Когда офицеры и Кремнев подбежали к Ласточкину, он лежал ничком, уткнувшись лицом в землю. Кремнев стал тормошить товарища и с усилием перевернул его на спину. Остановившиеся глаза Сергея Петровича были полны слез. Слезы еще не высохли и на его белых, как мел, щеках. А вместо его свежих и молодых губ зияла обожженная с изорванными краями рана.
– Господи, – простонал, рыдая, Кремнев, – как я покажусь теперь на глаза Дарьи Панкратьевны?
Рыженький офицерик распоряжался, чтобы вызвать сюда оставленных неподалеку извозчиков, кричал неистово, махал шашкой:
– Сюда! Сюда! Ей вы!
Как я покажусь теперь на глаза Дарьи Панкратьевны, – рыдал Кремнев.
– Какой Дарьи Панкратьевны? – робко спросил его Полозов.
Он был бледен и взволнован.
– Матери его, – рыдал Кремнев, – как я покажусь ей? Что она с Васенькой делать теперь будет?
– С каким Васенькой? – снова спросил Полозов.
– С братом малюсеньким его. Ведь он один был у них поилец и кормилец!
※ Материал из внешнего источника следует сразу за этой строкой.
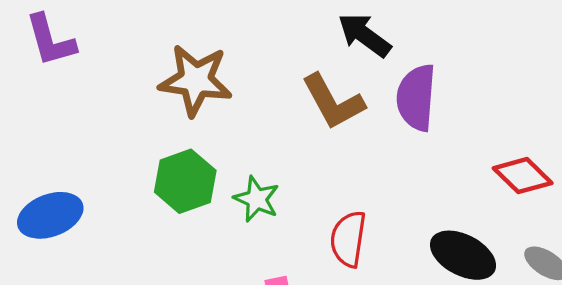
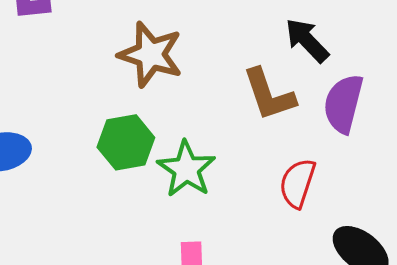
green star: (257, 199) -> (186, 169), size x1.4
red semicircle: (348, 239) -> (298, 183), moved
Единственный ведь он у них был, Господи… – Кремнев кулаком утирал слезы.
К распростертому трупу с шумом подкатили извозчичьи дрожки.
Полозов думал: «Какое несчастие, какое несчастие!» Кремнев, рыдая, пытался приподнять окоченевшего друга на дрожки, и не мог.
– Что же вы столбом-то стоите? – крикнул он Полозову. – Помогите мне положить его в дрожжи! Идите, ведь это же свинство!
Полозов бегом бросился к Кремневу. «Убежать бы куда-нибудь, – думал он, – скрыться бы куда-нибудь от всех этих ужасов! Ф-фа!»